MySQL to PostgreSQL Migration: Complete Step-by-Step Guide
Migrate from MySQL to PostgreSQL step by step. Covers schema conversion, data type mapping, syntax differences, common pitfalls, and tools to automate the migration.
Why Migrate from MySQL to PostgreSQL?
MySQL has been a reliable workhorse for web applications for over two decades. But as applications grow and requirements become more complex, teams increasingly move to PostgreSQL. This is not just a preference shift. PostgreSQL offers concrete technical advantages that matter at scale.
True open source. PostgreSQL is released under the PostgreSQL License, a permissive open-source license with no dual-licensing complications. MySQL is owned by Oracle and has a commercial edition alongside the open-source GPL version. Teams that want full open-source guarantees choose PostgreSQL.
JSONB and advanced data types. PostgreSQL's JSONB type stores JSON as binary, making it indexable and queryable with operators like @> (contains) and -> (extract). MySQL's JSON type is slower for complex queries. PostgreSQL also supports arrays, hstore (key-value), geometric types, UUID natively, and custom types. If your application stores semi-structured data, PostgreSQL handles it natively without workarounds.

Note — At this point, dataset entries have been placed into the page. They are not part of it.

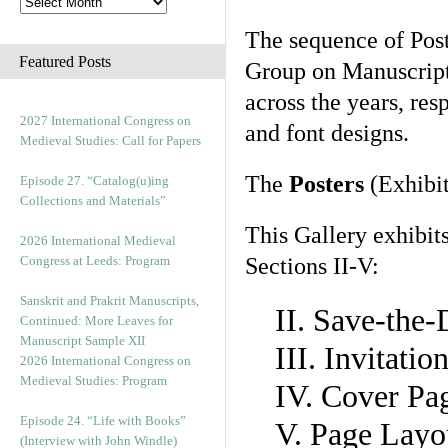
The sequence of Post
Featured Posts
Group on Manuscript 
across the years, res
2027 International Congress on
and font designs.
Medieval Studies: Call for Papers
The
Posters
(Exhibit
Episode 27. “Catalog(u)ing
Collections and Materials”
This Gallery exhibit
2026 International Medieval
Congress at Leeds: Program
Sections II-V:
Sanskrit and Prakrit Manuscripts,
II. Save-the
Continued: More Leaves for
Manuscript Sample XII
III. Invitati
2026 International Congress on
Medieval Studies: Program
IV. Cover Pa
Episode 24. “Life with Books”
V. Page Layo
(Interview with John Windle)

Full-text search. PostgreSQL has a mature full-text search system with tsvector, tsquery, and GIN indexes. This is not a replacement for Elasticsearch in every case, but it eliminates the need for a separate search service for many applications.
SQL standards compliance. PostgreSQL follows the SQL standard more closely than MySQL. Features like window functions, CTEs with WITH, lateral joins, and strict GROUP BY behavior are handled correctly. MySQL's lenient GROUP BY (which allows non-aggregated columns that are not in the GROUP BY clause) can silently return wrong results and is considered a bug by many engineers.

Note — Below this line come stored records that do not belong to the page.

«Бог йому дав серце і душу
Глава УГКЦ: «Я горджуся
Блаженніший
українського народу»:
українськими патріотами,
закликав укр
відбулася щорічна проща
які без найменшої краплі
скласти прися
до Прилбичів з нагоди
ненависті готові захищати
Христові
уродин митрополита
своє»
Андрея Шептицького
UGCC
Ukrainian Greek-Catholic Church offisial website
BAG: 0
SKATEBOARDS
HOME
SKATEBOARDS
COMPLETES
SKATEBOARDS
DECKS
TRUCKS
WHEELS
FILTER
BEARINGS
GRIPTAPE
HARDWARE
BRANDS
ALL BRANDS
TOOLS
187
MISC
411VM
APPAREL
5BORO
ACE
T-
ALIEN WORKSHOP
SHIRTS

MVCC and transactional DDL. PostgreSQL uses Multi-Version Concurrency Control for all operations. DDL statements like ALTER TABLE are transactional in PostgreSQL, meaning you can roll back a schema change. MySQL does not support transactional DDL.
The migration is not trivial, but it is manageable with a structured approach. This guide walks through every step from audit to production cutover.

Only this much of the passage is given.